═══ MATERIAL FOR THE TASK
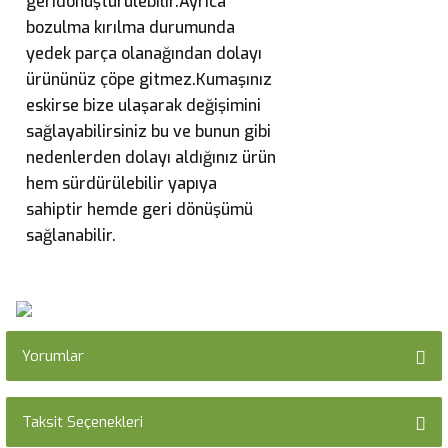
geridönüştürülebilir.Ayrıca
bozulma kırılma durumunda
yedek parça olanağından dolayı
ürününüz çöpe gitmez.Kumaşınız
eskirse bize ulaşarak değişimini
sağlayabilirsiniz bu ve bunun gibi
nedenlerden dolayı aldığınız ürün
hem sürdürülebilir yapıya
sahiptir hemde geri dönüşümü
sağlanabilir.
Yorumlar
Taksit Seçenekleri
Bu ürüne ilk yorumu siz yapın!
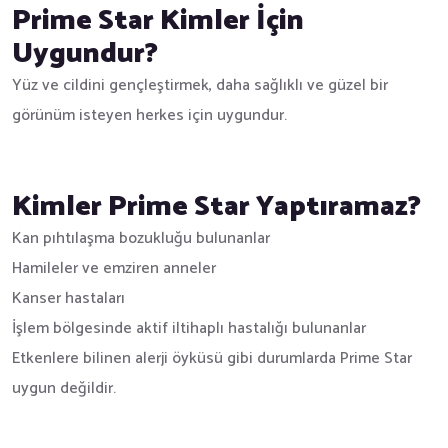
Prime Star Kimler İçin
Uygundur?
Yüz ve cildini gençleştirmek, daha sağlıklı ve güzel bir
görünüm isteyen herkes için uygundur.
Kimler Prime Star Yaptıramaz?
Kan pıhtılaşma bozukluğu bulunanlar
Hamileler ve emziren anneler
Kanser hastaları
İşlem bölgesinde aktif iltihaplı hastalığı bulunanlar
Etkenlere bilinen alerji öyküsü gibi durumlarda Prime Star
uygun değildir.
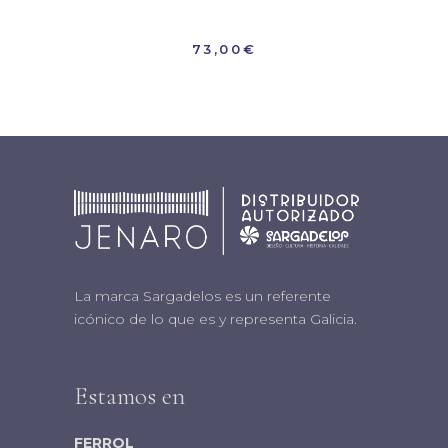
73,00
€
La marca Sargadelos es un referente
icónico de lo que es y representa Galicia.
Estamos en
FERROL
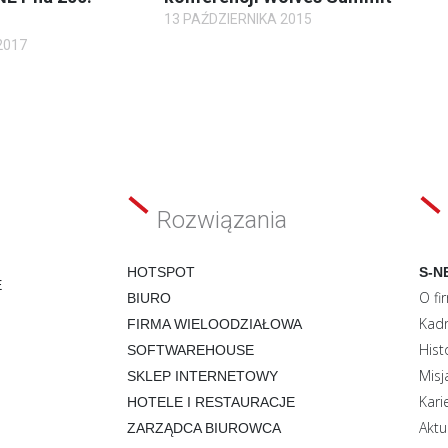
13 PAŹDZIERNIKA 2015
2017
Rozwiązania
HOTSPOT
S-N
E
O fi
BIURO
Kadr
FIRMA WIELOODZIAŁOWA
Hist
SOFTWAREHOUSE
Misj
SKLEP INTERNETOWY
Kari
HOTELE I RESTAURACJE
Aktu
ZARZĄDCA BIUROWCA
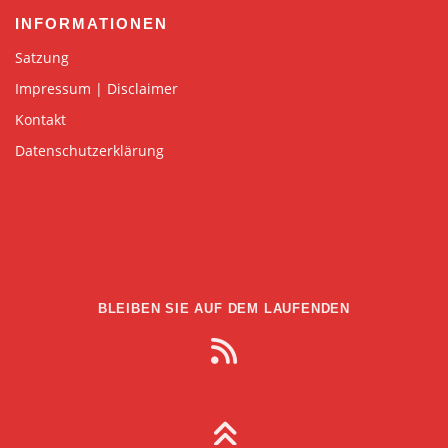
INFORMATIONEN
Satzung
Impressum | Disclaimer
Kontakt
Datenschutzerklärung
BLEIBEN SIE AUF DEM LAUFENDEN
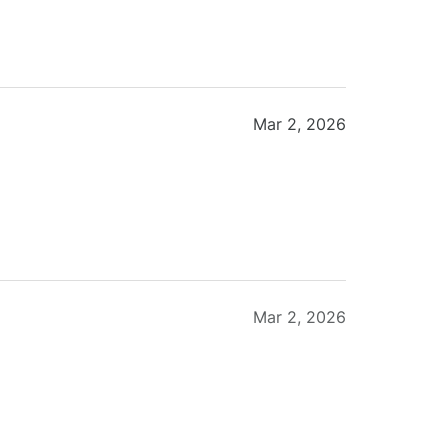
Mar 2, 2026
Mar 2, 2026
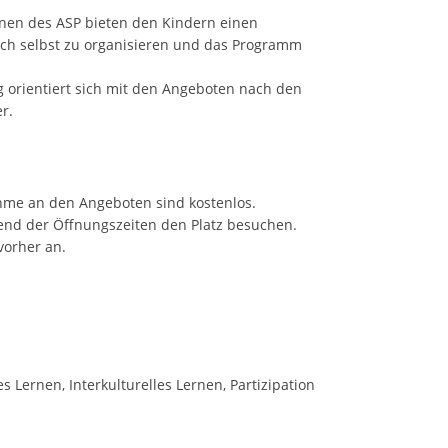
nnen des ASP bieten den Kindern einen
ich selbst zu organisieren und das Programm
g orientiert sich mit den Angeboten nach den
r.
hme an den Angeboten sind kostenlos.
end der Öffnungszeiten den Platz besuchen.
vorher an.
s Lernen, Interkulturelles Lernen, Partizipation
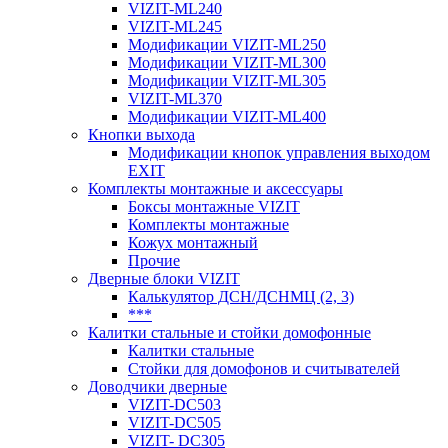
VIZIT-ML240
VIZIT-ML245
Модификации VIZIT-ML250
Модификации VIZIT-ML300
Модификации VIZIT-ML305
VIZIT-ML370
Модификации VIZIT-ML400
Кнопки выхода
Модификации кнопок управления выходом
EXIT
Комплекты монтажные и аксессуары
Боксы монтажные VIZIT
Комплекты монтажные
Кожух монтажный
Прочие
Дверные блоки VIZIT
Калькулятор ДСН/ДСНМЦ (2, 3)
***
Калитки стальные и стойки домофонные
Калитки стальные
Стойки для домофонов и считывателей
Доводчики дверные
VIZIT-DC503
VIZIT-DC505
VIZIT- DC305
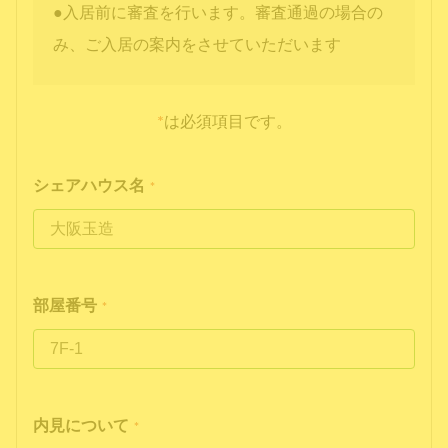
●入居前に審査を行います。審査通過の場合の
み、ご入居の案内をさせていただいます
*
は必須項目です。
シェアハウス名
*
部屋番号
*
内見について
*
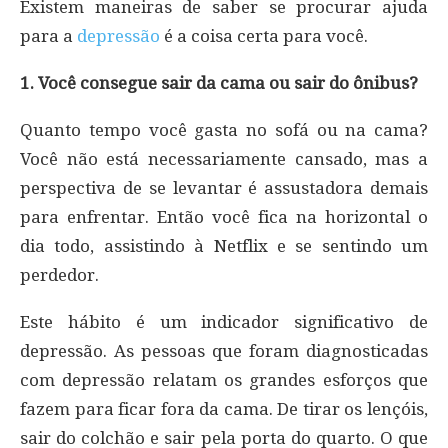
Existem maneiras de saber se procurar ajuda
para a
depressão
é a coisa certa para você.
1. Você consegue sair da cama ou sair do ônibus?
Quanto tempo você gasta no sofá ou na cama?
Você não está necessariamente cansado, mas a
perspectiva de se levantar é assustadora demais
para enfrentar. Então você fica na horizontal o
dia todo, assistindo à Netflix e se sentindo um
perdedor.
Este hábito é um indicador significativo de
depressão. As pessoas que foram diagnosticadas
com depressão relatam os grandes esforços que
fazem para ficar fora da cama. De tirar os lençóis,
sair do colchão e sair pela porta do quarto. O que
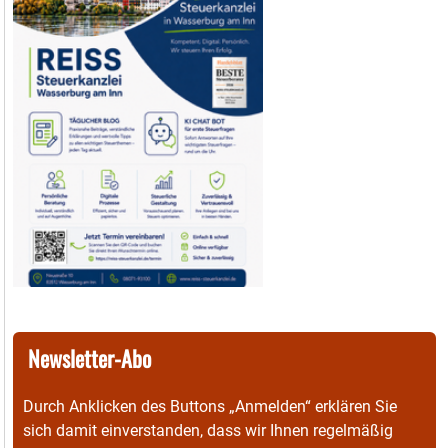
Newsletter-Abo
Durch Anklicken des Buttons „Anmelden“ erklären Sie
sich damit einverstanden, dass wir Ihnen regelmäßig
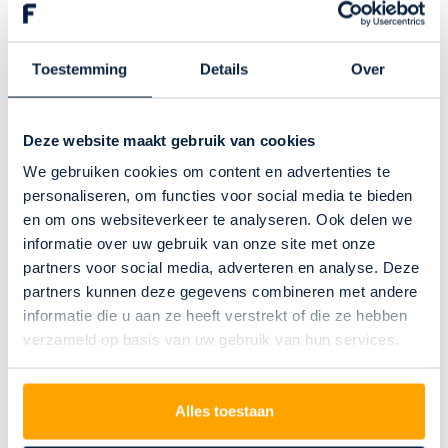
Kom naar de showroom
Trotse dealer van
Toestemming
Details
Over
Deze website maakt gebruik van cookies
We gebruiken cookies om content en advertenties te
personaliseren, om functies voor social media te bieden
en om ons websiteverkeer te analyseren. Ook delen we
informatie over uw gebruik van onze site met onze
partners voor social media, adverteren en analyse. Deze
Elektrische raamdecoratie
partners kunnen deze gegevens combineren met andere
van Floor
see
in beeld
informatie die u aan ze heeft verstrekt of die ze hebben
verzameld op basis van uw gebruik van hun services.
Meer inspiratie
Alles toestaan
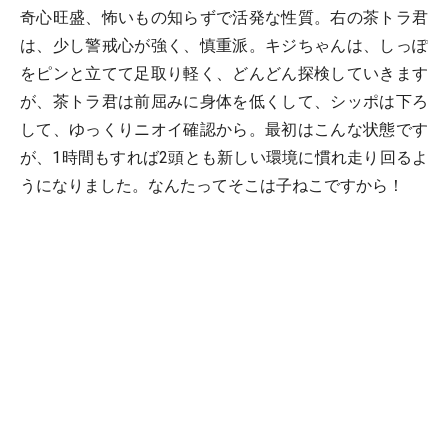
奇心旺盛、怖いもの知らずで活発な性質。右の茶トラ君
は、少し警戒心が強く、慎重派。キジちゃんは、しっぽ
をピンと立てて足取り軽く、どんどん探検していきます
が、茶トラ君は前屈みに身体を低くして、シッポは下ろ
して、ゆっくりニオイ確認から。最初はこんな状態です
が、1時間もすれば2頭とも新しい環境に慣れ走り回るよ
うになりました。なんたってそこは子ねこですから！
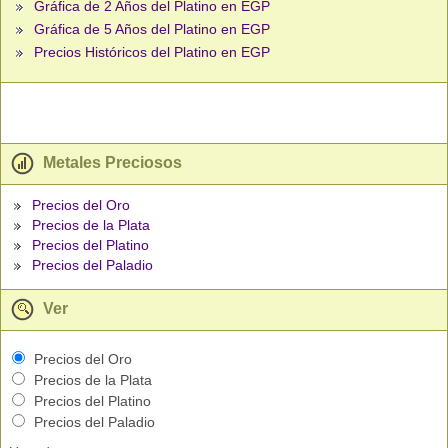
Gráfica de 2 Años del Platino en EGP
Gráfica de 5 Años del Platino en EGP
Precios Históricos del Platino en EGP
Metales Preciosos
Precios del Oro
Precios de la Plata
Precios del Platino
Precios del Paladio
Ver
Precios del Oro
Precios de la Plata
Precios del Platino
Precios del Paladio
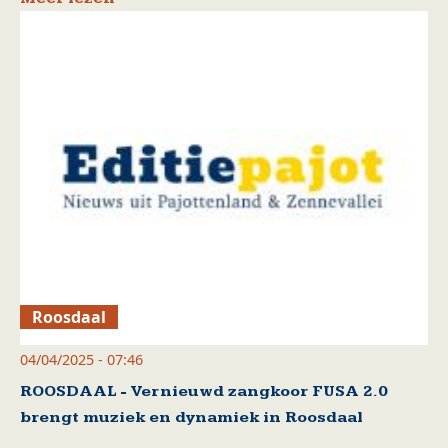
Roosdaal
04/04/2025 - 07:46
ROOSDAAL - Vernieuwd zangkoor FUSA 2.0
brengt muziek en dynamiek in Roosdaal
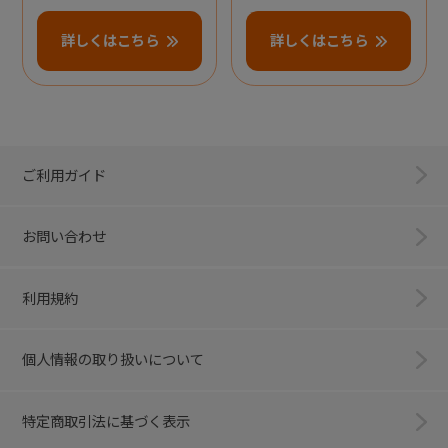
詳しくはこちら
詳しくはこちら
ご利用ガイド
お問い合わせ
利用規約
個人情報の取り扱いについて
特定商取引法に基づく表示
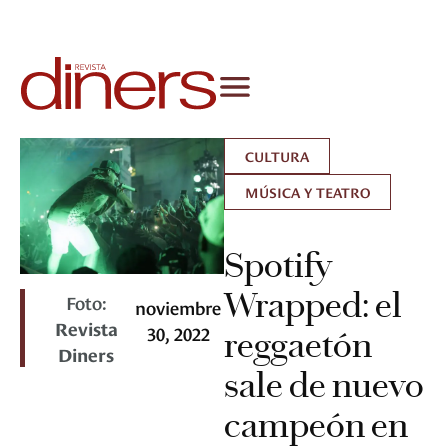
CULTURA
MÚSICA Y TEATRO
Spotify
Wrapped: el
Foto:
noviembre
Revista
30, 2022
reggaetón
Diners
sale de nuevo
campeón en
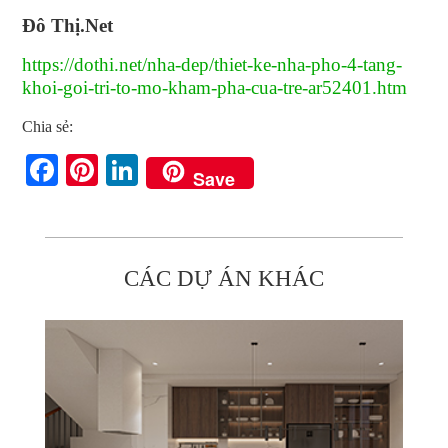
Đô Thị.Net
https://dothi.net/nha-dep/thiet-ke-nha-pho-4-tang-
khoi-goi-tri-to-mo-kham-pha-cua-tre-ar52401.htm
Chia sẻ:
Facebook
Pinterest
LinkedIn
Save
CÁC DỰ ÁN KHÁC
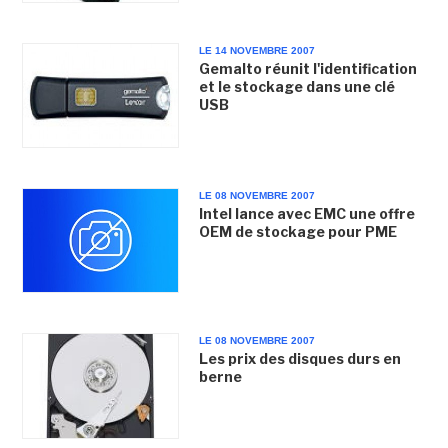
LE 14 NOVEMBRE 2007
Gemalto réunit l'identification
et le stockage dans une clé
USB
LE 08 NOVEMBRE 2007
Intel lance avec EMC une offre
OEM de stockage pour PME
LE 08 NOVEMBRE 2007
Les prix des disques durs en
berne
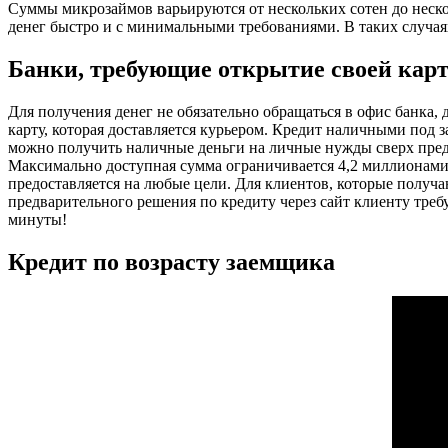
Суммы микрозаймов варьируются от нескольких сотен до неско
денег быстро и с минимальными требованиями. В таких случа
Банки, требующие открытие своей кар
Для получения денег не обязательно обращаться в офис банка,
карту, которая доставляется курьером. Кредит наличными под
можно получить наличные деньги на личные нужды сверх пред
Максимально доступная сумма ограничивается 4,2 миллионами
предоставляется на любые цели. Для клиентов, которые получ
предварительного решения по кредиту через сайт клиенту треб
минуты!
Кредит по возрасту заемщика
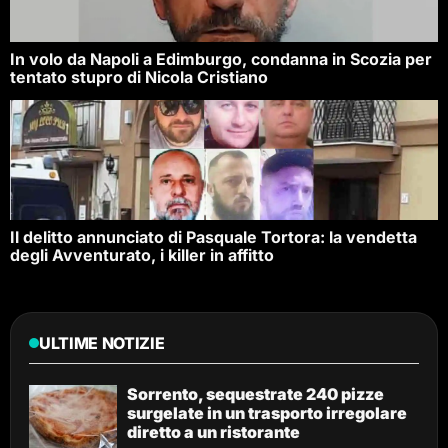
In volo da Napoli a Edimburgo, condanna in Scozia per
tentato stupro di Nicola Cristiano
Il delitto annunciato di Pasquale Tortora: la vendetta
degli Avventurato, i killer in affitto
ULTIME NOTIZIE
Sorrento, sequestrate 240 pizze
surgelate in un trasporto irregolare
diretto a un ristorante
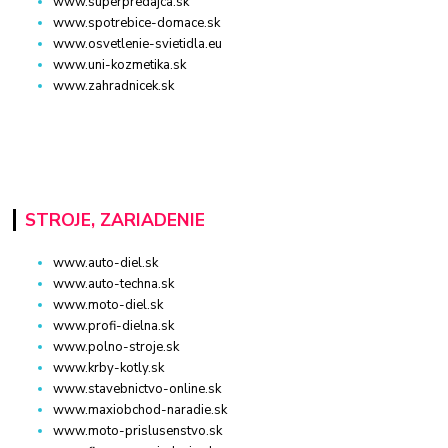
www.superpredajca.sk
www.spotrebice-domace.sk
www.osvetlenie-svietidla.eu
www.uni-kozmetika.sk
www.zahradnicek.sk
STROJE, ZARIADENIE
www.auto-diel.sk
www.auto-techna.sk
www.moto-diel.sk
www.profi-dielna.sk
www.polno-stroje.sk
www.krby-kotly.sk
www.stavebnictvo-online.sk
www.maxiobchod-naradie.sk
www.moto-prislusenstvo.sk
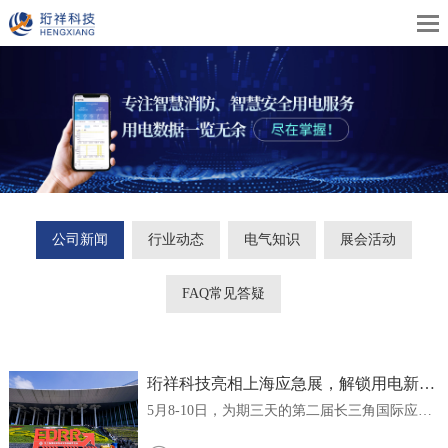
公司新闻
行业动态
电气知识
展会活动
FAQ常见答疑
珩祥科技亮相上海应急展，解锁用电新方
式
5月8-10日，为期三天的第二届长三角国际应急
减灾和救援博览会（简称：上海应急展）在上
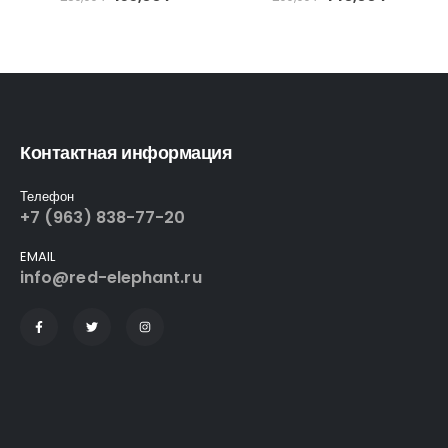
Контактная информация
Телефон
+7 (963) 838-77-20
EMAIL
info@red-elephant.ru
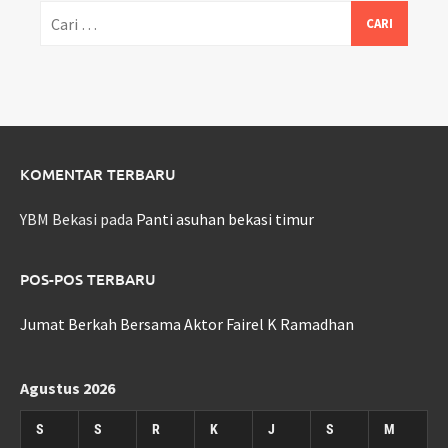
Cari
untuk:
KOMENTAR TERBARU
YBM Bekasi
pada
Panti asuhan bekasi timur
POS-POS TERBARU
Jumat Berkah Bersama Aktor Fairel K Ramadhan
Agustus 2026
S
S
R
K
J
S
M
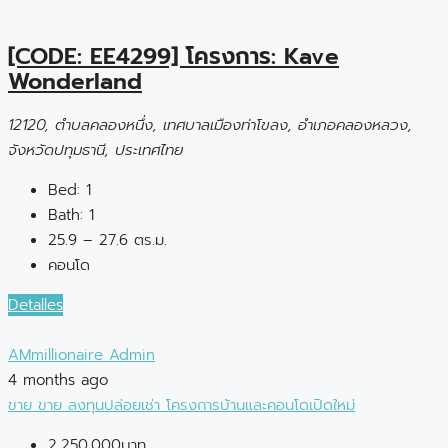
[CODE: EE4299] โครงการ: Kave
Wonderland
12120, ตำบลคลองหนึ่ง, เทศบาลเมืองท่าโขลง, อำเภอคลองหลวง,
จังหวัดปทุมธานี, ประเทศไทย
Bed:
1
Bath:
1
25.9 – 27.6 ตร.ม.
คอนโด
Detalles
AMmillionaire Admin
4 months ago
ขาย
ขาย
ลงทุนปล่อยเช่า
โครงการบ้านและคอนโดเปิดใหม่
2,250,000บาท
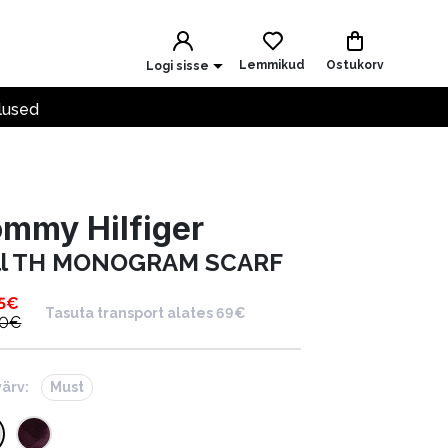
Lemmikud
Ostukorv
Logi sisse
lused
mmy Hilfiger
ll TH MONOGRAM SCARF
5
€
Tasuta transport alates 69€
90
€
värv:
Must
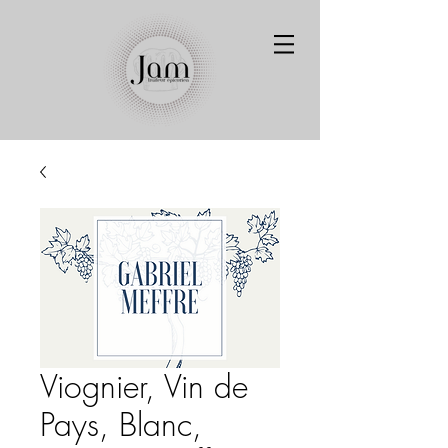
Viognier, Vin de
Pays, Blanc,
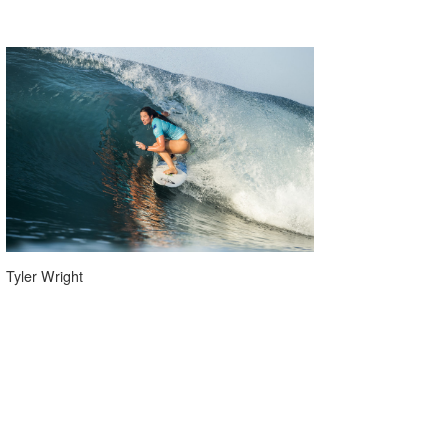
Tyler Wright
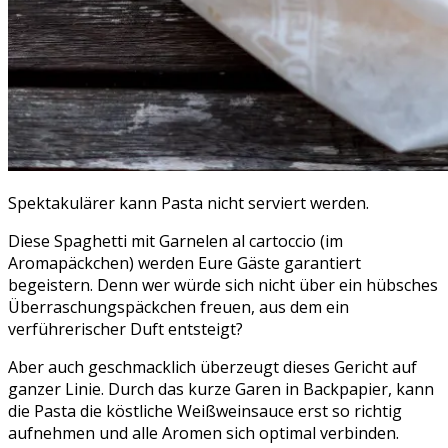
Spektakulärer kann Pasta nicht serviert werden.
Diese Spaghetti mit Garnelen al cartoccio (im
Aromapäckchen) werden Eure Gäste garantiert
begeistern. Denn wer würde sich nicht über ein hübsches
Überraschungspäckchen freuen, aus dem ein
verführerischer Duft entsteigt?
Aber auch geschmacklich überzeugt dieses Gericht auf
ganzer Linie. Durch das kurze Garen in Backpapier, kann
die Pasta die köstliche Weißweinsauce erst so richtig
aufnehmen und alle Aromen sich optimal verbinden.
══════
**ACTIVITY:**
Every line in the records above that contains the word "Kimler" is to be copied out.

**RESPONSE TO THIS EXERCISE:**
Prime Star Kimler İçin
Kimler Prime Star Yaptıramaz?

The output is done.